Seaford CFS fire truck

Published on 08 April 2022

Encouraging emergency readiness

Council is backing local communities to be better prepared in the face of emergency events.

Council will assist local communities to strengthen their preparedness and resilience for disasters and emergencies by delivering a program funded by the South Australian Fire and Emergency Services Commission, which includes contributions from federal and state governments.

The $165,000 Disaster Risk Reduction Grant will aid council to provide hands-on support in two locations identified as being vulnerable to emergency events. Council will contribute $47,000 toward the program using existing budgets.

The grant provides funding to employ a community connections officer – emergency resilience to work with the two locations over 18 months. The officer will help the communities to expand existing networks of individuals, volunteers and community groups who are interested in developing community resilience to natural and man-made hazards, climate change and other emergencies. In addition, the officer will work across council teams to build on recovery planning, complementing the community resilience activities.

The work with the two communities is based on the Community Led Resilience (CLER) program piloted by the Australian Red Cross in Kangarilla. The Kangarilla Emergency Resilience Group, a sub-committee of the local Progress Association, has continued to lead, bringing residents and stakeholders together to educate, empower and undertake actions that build resilience in various emergency situations.

“Having local community organisations to keep the focus of this work at the grassroots level is an important part of resilience work and active citizenship. We are hoping to find similar community groups in the next two CLER locations,” says council’s Community Connections Officer for the Northern District Priah Dean.

A series of four workshops to be delivered in Clarendon and Cherry Gardens has been co-designed with Red Cross to facilitate collaboration between state departments, neighbouring local government agencies, non-government organisations, community groups, and residents and stakeholders.

“Essentially, the workshops will develop a whole of community approach to emergency management,” says Red Cross Emergency Services Community Development Project Officer Shanti Ramasundram.

“We want to have emergency services involved in the workshops because it’s valuable in making the community feel supported to prepare for, respond to and recover from a disaster should it happen, and supports the concept of shared responsibility,” Shanti says.

The workshops will identify local knowledge, resources and skills already available in the community and find ways to grow the connections and network. The communities will self-assess their community disaster resilience using the scorecard developed by the Torrens Resilience Institute. The scorecard gives a snapshot of the community’s strengths and challenges in being able to cope in a crisis, highlighting what the community is doing well and identifying areas needing attention. A brainstorming session will then generate ideas and prioritise action plans to strengthen the community’s emergency resilience.

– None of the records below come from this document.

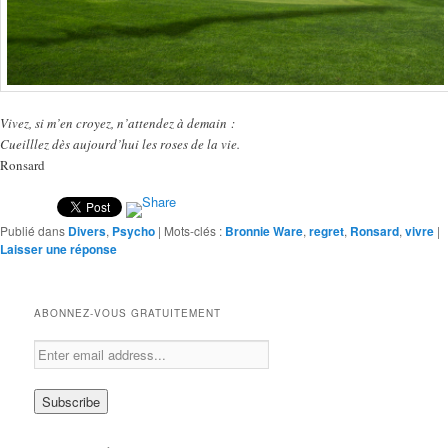
Vivez, si m’en croyez, n’attendez à demain :
Cueilllez dès aujourd’hui les roses de la vie.
Ronsard
Publié dans
Divers
,
Psycho
|
Mots-clés :
Bronnie Ware
,
regret
,
Ronsard
,
vivre
|
Laisser une réponse
ABONNEZ-VOUS GRATUITEMENT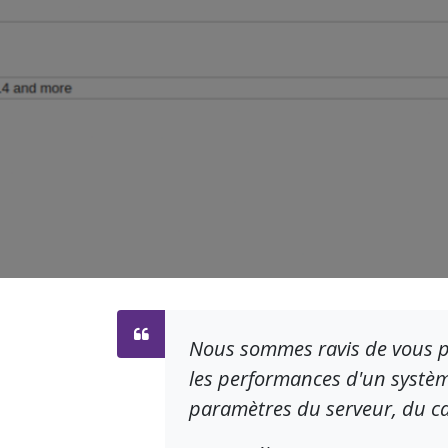
Nous sommes ravis de vous p
les performances d'un système
paramètres du serveur, du ca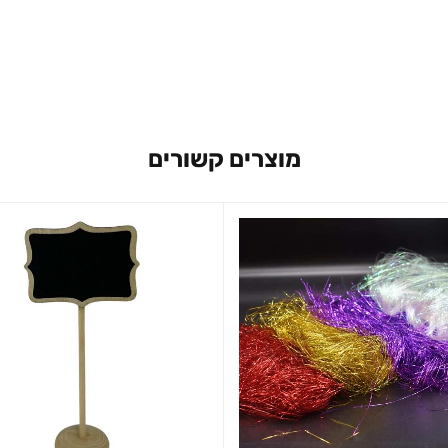
מוצרים קשורים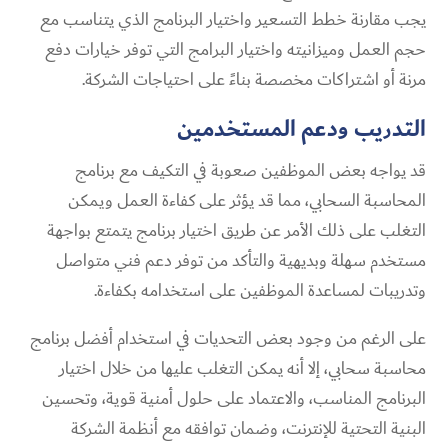
يجب مقارنة خطط التسعير واختيار البرنامج الذي يتناسب مع
حجم العمل وميزانيته واختيار البرامج التي توفر خيارات دفع
مرنة أو اشتراكات مخصصة بناءً على احتياجات الشركة.
التدريب ودعم المستخدمين
قد يواجه بعض الموظفين صعوبة في التكيف مع برنامج
المحاسبة السحابي، مما قد يؤثر على كفاءة العمل ويمكن
التغلب على ذلك الأمر عن طريق اختيار برنامج يتمتع بواجهة
مستخدم سهلة وبديهية والتأكد من توفر دعم فني متواصل
وتدريبات لمساعدة الموظفين على استخدامه بكفاءة.
على الرغم من وجود بعض التحديات في استخدام أفضل برنامج
محاسبة سحابي، إلا أنه يمكن التغلب عليها من خلال اختيار
البرنامج المناسب، والاعتماد على حلول أمنية قوية، وتحسين
البنية التحتية للإنترنت، وضمان توافقه مع أنظمة الشركة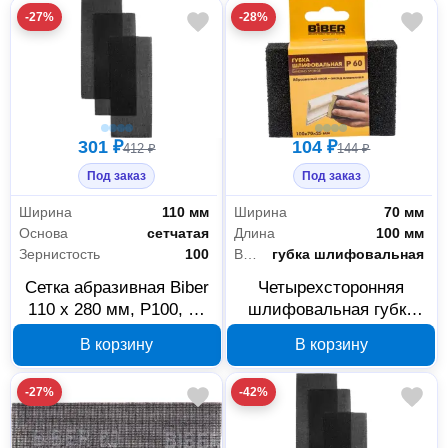
-27%
-28%
301 ₽
104 ₽
412 ₽
144 ₽
Под заказ
Под заказ
Ширина
110 мм
Ширина
70 мм
Основа
сетчатая
Длина
100 мм
Зернистость
100
Вид
губка шлифовальная
Сетка абразивная Biber
Четырехсторонняя
110 x 280 мм, P100, 10
шлифовальная губка
шт, 038355
Biber 149931А,
В корзину
В корзину
100x70x25 мм, P60
-27%
-42%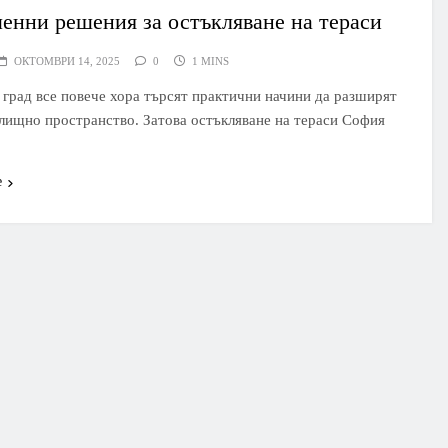
енни решения за остъкляване на тераси
ОКТОМВРИ 14, 2025
0
1 MINS
 град все повече хора търсят практични начини да разширят
лищно пространство. Затова остъкляване на тераси София
е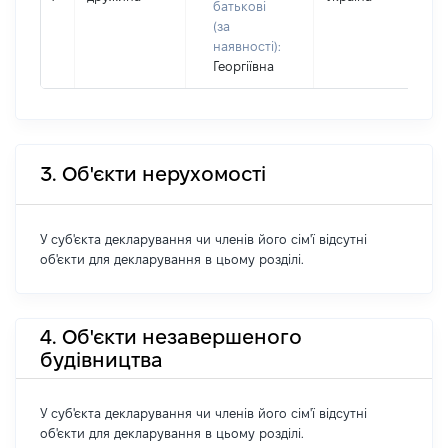
батькові
(за
наявності):
Георгіївна
3. Об'єкти нерухомості
У суб'єкта декларування чи членів його сім'ї відсутні
об'єкти для декларування в цьому розділі.
4. Об'єкти незавершеного
будівництва
У суб'єкта декларування чи членів його сім'ї відсутні
об'єкти для декларування в цьому розділі.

Council will support community leaders to drive the development of action plans to create resilience-building activities, training opportunities, and increase emergency education. The two locations will form connections with the Kangarilla network and encourage each other by sharing and celebrating their learning and progress towards emergency preparedness.

Council reviewed its operations relating to disaster management in the wake of the flooding in Old Noarlunga in 2016 and again in 2021 when fire affected communities in Cherry Gardens and surrounds.

“Emergency incidents ignore local government and state government boundaries. Communities don’t live by lines on maps either, so we will also build stronger connections with our neighbouring councils as part of this work,” Priah says.

Council has adapted its practices to align with the Local Government Functional Support Group (LGFSG), designed to establish a city-based headquarters in the event of an emergency to enable timely access to state agencies and emergency services.

“Learning how to operate at the state-level standards that the LGFSG sets out means council is now managing emergency events in a coordinated way by planning out our workforce and responding strategically,” says council’s Senior Emergency Management Officer Neal McDonald.

We’re working closer with the Country Fire Service to prepare for fire events by sharing information and response activities with each other. This work helps council to gain a closer understanding of emergency control agencies,” Neal says. 


Workshops will be held in Cherry Gardens on Tuesday 3 May and Tuesday 31 May.

Workshops will be held in Clarendon on Tuesday 10 May and Tuesday 24 May.